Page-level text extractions
##########
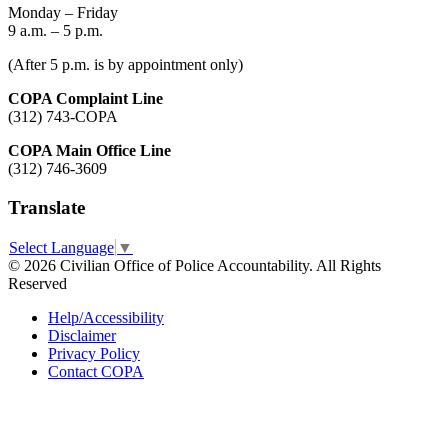
Monday – Friday
9 a.m. – 5 p.m.
(After 5 p.m. is by appointment only)
COPA Complaint Line
(312) 743-COPA
COPA Main Office Line
(312) 746-3609
Translate
Select Language
▼
© 2026 Civilian Office of Police Accountability. All Rights
Reserved
Help/Accessibility
Disclaimer
Privacy Policy
Contact COPA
##########
▶ **REQUIRED ACTION**: Transcribe all the lines above exactly, apart from the pictures.

▶ **ANSWER BOX**:
Monday – Friday
9 a.m. – 5 p.m.
(After 5 p.m. is by appointment only)
COPA Complaint Line
(312) 743-COPA
COPA Main Office Line
(312) 746-3609
Translate
Select Language
▼
© 2026 Civilian Office of Police Accountability. All Rights
Reserved
Help/Accessibility
Disclaimer
Privacy Policy
Contact COPA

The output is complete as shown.